▶ Exercise instructions: A faithful transcription of all the records is required.

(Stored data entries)

....

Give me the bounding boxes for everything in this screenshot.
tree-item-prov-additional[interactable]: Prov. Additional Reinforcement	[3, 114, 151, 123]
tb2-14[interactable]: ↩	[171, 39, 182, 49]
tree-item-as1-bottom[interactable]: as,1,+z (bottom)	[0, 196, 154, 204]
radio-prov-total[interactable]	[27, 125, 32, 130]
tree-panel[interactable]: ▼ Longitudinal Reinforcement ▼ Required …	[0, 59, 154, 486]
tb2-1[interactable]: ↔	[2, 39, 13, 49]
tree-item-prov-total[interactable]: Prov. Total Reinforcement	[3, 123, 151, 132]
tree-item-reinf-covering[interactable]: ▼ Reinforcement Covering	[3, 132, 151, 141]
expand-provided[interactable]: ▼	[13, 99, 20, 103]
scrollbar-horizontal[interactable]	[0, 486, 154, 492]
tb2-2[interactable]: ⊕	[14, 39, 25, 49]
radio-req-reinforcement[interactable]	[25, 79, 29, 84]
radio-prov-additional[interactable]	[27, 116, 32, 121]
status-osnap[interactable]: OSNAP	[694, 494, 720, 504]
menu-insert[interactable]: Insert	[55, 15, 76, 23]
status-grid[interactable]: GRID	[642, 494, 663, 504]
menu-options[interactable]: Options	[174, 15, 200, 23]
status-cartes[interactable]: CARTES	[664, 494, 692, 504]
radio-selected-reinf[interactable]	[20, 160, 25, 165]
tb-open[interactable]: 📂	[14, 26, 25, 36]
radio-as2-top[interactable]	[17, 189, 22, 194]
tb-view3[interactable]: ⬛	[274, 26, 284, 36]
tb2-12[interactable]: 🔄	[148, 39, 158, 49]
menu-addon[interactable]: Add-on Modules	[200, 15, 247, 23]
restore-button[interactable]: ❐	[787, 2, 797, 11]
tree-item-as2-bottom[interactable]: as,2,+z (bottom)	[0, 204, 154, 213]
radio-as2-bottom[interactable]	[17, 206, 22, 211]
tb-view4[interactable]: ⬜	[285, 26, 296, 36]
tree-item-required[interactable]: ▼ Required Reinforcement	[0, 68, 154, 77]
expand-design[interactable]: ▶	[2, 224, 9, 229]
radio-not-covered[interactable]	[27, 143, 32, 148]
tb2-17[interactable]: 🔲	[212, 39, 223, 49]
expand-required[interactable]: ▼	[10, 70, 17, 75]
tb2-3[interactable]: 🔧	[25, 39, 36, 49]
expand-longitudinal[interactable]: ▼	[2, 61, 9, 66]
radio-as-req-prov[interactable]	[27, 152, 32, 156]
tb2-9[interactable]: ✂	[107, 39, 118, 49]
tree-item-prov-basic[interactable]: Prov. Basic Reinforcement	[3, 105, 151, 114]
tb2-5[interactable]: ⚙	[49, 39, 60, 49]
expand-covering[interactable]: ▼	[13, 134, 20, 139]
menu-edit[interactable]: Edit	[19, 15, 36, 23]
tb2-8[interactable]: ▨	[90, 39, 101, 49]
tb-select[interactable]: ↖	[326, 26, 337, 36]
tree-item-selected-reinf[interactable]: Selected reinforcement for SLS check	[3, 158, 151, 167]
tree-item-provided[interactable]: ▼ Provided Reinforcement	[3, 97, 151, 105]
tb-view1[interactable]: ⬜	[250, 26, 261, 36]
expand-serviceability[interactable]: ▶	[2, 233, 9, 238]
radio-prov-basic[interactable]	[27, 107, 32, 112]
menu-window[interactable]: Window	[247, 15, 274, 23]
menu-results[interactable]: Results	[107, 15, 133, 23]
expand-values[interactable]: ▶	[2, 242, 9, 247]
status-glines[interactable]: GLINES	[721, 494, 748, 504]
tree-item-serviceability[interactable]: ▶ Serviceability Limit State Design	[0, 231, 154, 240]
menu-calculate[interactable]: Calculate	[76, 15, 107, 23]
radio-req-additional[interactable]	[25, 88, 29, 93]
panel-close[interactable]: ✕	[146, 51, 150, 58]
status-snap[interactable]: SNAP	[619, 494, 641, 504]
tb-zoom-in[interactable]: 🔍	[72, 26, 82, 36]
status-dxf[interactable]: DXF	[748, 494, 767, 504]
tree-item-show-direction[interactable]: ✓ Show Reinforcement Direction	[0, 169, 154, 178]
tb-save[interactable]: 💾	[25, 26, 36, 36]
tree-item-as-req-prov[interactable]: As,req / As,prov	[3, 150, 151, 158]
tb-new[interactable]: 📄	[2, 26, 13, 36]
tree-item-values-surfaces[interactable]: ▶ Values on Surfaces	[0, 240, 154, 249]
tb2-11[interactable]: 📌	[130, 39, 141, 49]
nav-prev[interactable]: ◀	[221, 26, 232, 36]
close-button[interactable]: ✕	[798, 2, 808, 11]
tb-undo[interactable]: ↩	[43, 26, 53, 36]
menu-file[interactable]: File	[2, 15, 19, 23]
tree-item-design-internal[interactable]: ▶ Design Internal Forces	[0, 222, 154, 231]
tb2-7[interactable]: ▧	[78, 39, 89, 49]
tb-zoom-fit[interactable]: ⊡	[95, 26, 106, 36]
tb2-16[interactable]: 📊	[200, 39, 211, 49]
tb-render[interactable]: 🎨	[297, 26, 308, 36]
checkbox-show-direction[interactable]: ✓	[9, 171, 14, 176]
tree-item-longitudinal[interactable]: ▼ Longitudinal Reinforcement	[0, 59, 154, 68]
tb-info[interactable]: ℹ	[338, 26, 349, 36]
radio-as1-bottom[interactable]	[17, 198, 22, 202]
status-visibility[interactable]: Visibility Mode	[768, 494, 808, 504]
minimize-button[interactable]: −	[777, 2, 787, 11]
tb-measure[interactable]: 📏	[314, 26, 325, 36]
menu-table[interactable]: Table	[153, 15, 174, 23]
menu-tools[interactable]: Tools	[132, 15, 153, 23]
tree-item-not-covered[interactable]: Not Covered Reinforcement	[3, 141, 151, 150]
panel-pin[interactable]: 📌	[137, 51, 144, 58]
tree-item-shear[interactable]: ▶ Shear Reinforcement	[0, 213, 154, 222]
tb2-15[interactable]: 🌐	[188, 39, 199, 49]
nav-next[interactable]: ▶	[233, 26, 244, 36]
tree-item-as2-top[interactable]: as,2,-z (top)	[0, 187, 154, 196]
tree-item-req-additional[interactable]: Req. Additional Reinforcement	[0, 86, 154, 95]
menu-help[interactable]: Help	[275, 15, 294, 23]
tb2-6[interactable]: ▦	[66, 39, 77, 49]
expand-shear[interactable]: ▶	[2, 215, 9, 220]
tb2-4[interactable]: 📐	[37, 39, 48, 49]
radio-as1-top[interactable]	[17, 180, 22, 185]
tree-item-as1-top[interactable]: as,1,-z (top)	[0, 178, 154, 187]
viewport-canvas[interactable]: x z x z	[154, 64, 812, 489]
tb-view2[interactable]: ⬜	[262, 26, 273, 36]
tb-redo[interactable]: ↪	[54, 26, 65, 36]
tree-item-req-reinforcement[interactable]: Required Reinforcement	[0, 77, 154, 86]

....

▶ Task result:
Give me the bounding boxes for everything in this screenshot.
tree-item-prov-additional[interactable]: Prov. Additional Reinforcement	[3, 114, 151, 123]
tb2-14[interactable]: ↩	[171, 39, 182, 49]
tree-item-as1-bottom[interactable]: as,1,+z (bottom)	[0, 196, 154, 204]
radio-prov-total[interactable]	[27, 125, 32, 130]
tree-panel[interactable]: ▼ Longitudinal Reinforcement ▼ Required …	[0, 59, 154, 486]
tb2-1[interactable]: ↔	[2, 39, 13, 49]
tree-item-prov-total[interactable]: Prov. Total Reinforcement	[3, 123, 151, 132]
tree-item-reinf-covering[interactable]: ▼ Reinforcement Covering	[3, 132, 151, 141]
expand-provided[interactable]: ▼	[13, 99, 20, 103]
scrollbar-horizontal[interactable]	[0, 486, 154, 492]
tb2-2[interactable]: ⊕	[14, 39, 25, 49]
radio-req-reinforcement[interactable]	[25, 79, 29, 84]
radio-prov-additional[interactable]	[27, 116, 32, 121]
status-osnap[interactable]: OSNAP	[694, 494, 720, 504]
menu-insert[interactable]: Insert	[55, 15, 76, 23]
status-grid[interactable]: GRID	[642, 494, 663, 504]
menu-options[interactable]: Options	[174, 15, 200, 23]
status-cartes[interactable]: CARTES	[664, 494, 692, 504]
radio-selected-reinf[interactable]	[20, 160, 25, 165]
tb-open[interactable]: 📂	[14, 26, 25, 36]
radio-as2-top[interactable]	[17, 189, 22, 194]
tb-view3[interactable]: ⬛	[274, 26, 284, 36]
tb2-12[interactable]: 🔄	[148, 39, 158, 49]
menu-addon[interactable]: Add-on Modules	[200, 15, 247, 23]
restore-button[interactable]: ❐	[787, 2, 797, 11]
tree-item-as2-bottom[interactable]: as,2,+z (bottom)	[0, 204, 154, 213]
radio-as2-bottom[interactable]	[17, 206, 22, 211]
tb-view4[interactable]: ⬜	[285, 26, 296, 36]
tree-item-required[interactable]: ▼ Required Reinforcement	[0, 68, 154, 77]
expand-design[interactable]: ▶	[2, 224, 9, 229]
radio-not-covered[interactable]	[27, 143, 32, 148]
tb2-17[interactable]: 🔲	[212, 39, 223, 49]
expand-required[interactable]: ▼	[10, 70, 17, 75]
tb2-3[interactable]: 🔧	[25, 39, 36, 49]
expand-longitudinal[interactable]: ▼	[2, 61, 9, 66]
radio-as-req-prov[interactable]	[27, 152, 32, 156]
tb2-9[interactable]: ✂	[107, 39, 118, 49]
tree-item-prov-basic[interactable]: Prov. Basic Reinforcement	[3, 105, 151, 114]
tb2-5[interactable]: ⚙	[49, 39, 60, 49]
expand-covering[interactable]: ▼	[13, 134, 20, 139]
menu-edit[interactable]: Edit	[19, 15, 36, 23]
tb2-8[interactable]: ▨	[90, 39, 101, 49]
tb-select[interactable]: ↖	[326, 26, 337, 36]
tree-item-selected-reinf[interactable]: Selected reinforcement for SLS check	[3, 158, 151, 167]
tree-item-provided[interactable]: ▼ Provided Reinforcement	[3, 97, 151, 105]
tb-view1[interactable]: ⬜	[250, 26, 261, 36]
expand-serviceability[interactable]: ▶	[2, 233, 9, 238]
radio-prov-basic[interactable]	[27, 107, 32, 112]
menu-window[interactable]: Window	[247, 15, 274, 23]
menu-results[interactable]: Results	[107, 15, 133, 23]
expand-values[interactable]: ▶	[2, 242, 9, 247]
status-glines[interactable]: GLINES	[721, 494, 748, 504]
tree-item-serviceability[interactable]: ▶ Serviceability Limit State Design	[0, 231, 154, 240]
menu-calculate[interactable]: Calculate	[76, 15, 107, 23]
radio-req-additional[interactable]	[25, 88, 29, 93]
panel-close[interactable]: ✕	[146, 51, 150, 58]
status-snap[interactable]: SNAP	[619, 494, 641, 504]
tb-zoom-in[interactable]: 🔍	[72, 26, 82, 36]
status-dxf[interactable]: DXF	[748, 494, 767, 504]
tree-item-show-direction[interactable]: ✓ Show Reinforcement Direction	[0, 169, 154, 178]
tb-save[interactable]: 💾	[25, 26, 36, 36]
tree-item-as-req-prov[interactable]: As,req / As,prov	[3, 150, 151, 158]
tb-new[interactable]: 📄	[2, 26, 13, 36]
tree-item-values-surfaces[interactable]: ▶ Values on Surfaces	[0, 240, 154, 249]
tb2-11[interactable]: 📌	[130, 39, 141, 49]
nav-prev[interactable]: ◀	[221, 26, 232, 36]
close-button[interactable]: ✕	[798, 2, 808, 11]
tb-undo[interactable]: ↩	[43, 26, 53, 36]
menu-file[interactable]: File	[2, 15, 19, 23]
tree-item-design-internal[interactable]: ▶ Design Internal Forces	[0, 222, 154, 231]
tb2-7[interactable]: ▧	[78, 39, 89, 49]
tb-zoom-fit[interactable]: ⊡	[95, 26, 106, 36]
tb2-16[interactable]: 📊	[200, 39, 211, 49]
tb-render[interactable]: 🎨	[297, 26, 308, 36]
checkbox-show-direction[interactable]: ✓	[9, 171, 14, 176]
tree-item-longitudinal[interactable]: ▼ Longitudinal Reinforcement	[0, 59, 154, 68]
tb-info[interactable]: ℹ	[338, 26, 349, 36]
radio-as1-bottom[interactable]	[17, 198, 22, 202]
status-visibility[interactable]: Visibility Mode	[768, 494, 808, 504]
minimize-button[interactable]: −	[777, 2, 787, 11]
tb-measure[interactable]: 📏	[314, 26, 325, 36]
menu-table[interactable]: Table	[153, 15, 174, 23]
menu-tools[interactable]: Tools	[132, 15, 153, 23]
tree-item-not-covered[interactable]: Not Covered Reinforcement	[3, 141, 151, 150]
panel-pin[interactable]: 📌	[137, 51, 144, 58]
tree-item-shear[interactable]: ▶ Shear Reinforcement	[0, 213, 154, 222]
tb2-15[interactable]: 🌐	[188, 39, 199, 49]
nav-next[interactable]: ▶	[233, 26, 244, 36]
tree-item-as2-top[interactable]: as,2,-z (top)	[0, 187, 154, 196]
tree-item-req-additional[interactable]: Req. Additional Reinforcement	[0, 86, 154, 95]
menu-help[interactable]: Help	[275, 15, 294, 23]
tb2-6[interactable]: ▦	[66, 39, 77, 49]
expand-shear[interactable]: ▶	[2, 215, 9, 220]
tb2-4[interactable]: 📐	[37, 39, 48, 49]
radio-as1-top[interactable]	[17, 180, 22, 185]
tree-item-as1-top[interactable]: as,1,-z (top)	[0, 178, 154, 187]
viewport-canvas[interactable]: x z x z	[154, 64, 812, 489]
tb-view2[interactable]: ⬜	[262, 26, 273, 36]
tb-redo[interactable]: ↪	[54, 26, 65, 36]
tree-item-req-reinforcement[interactable]: Required Reinforcement	[0, 77, 154, 86]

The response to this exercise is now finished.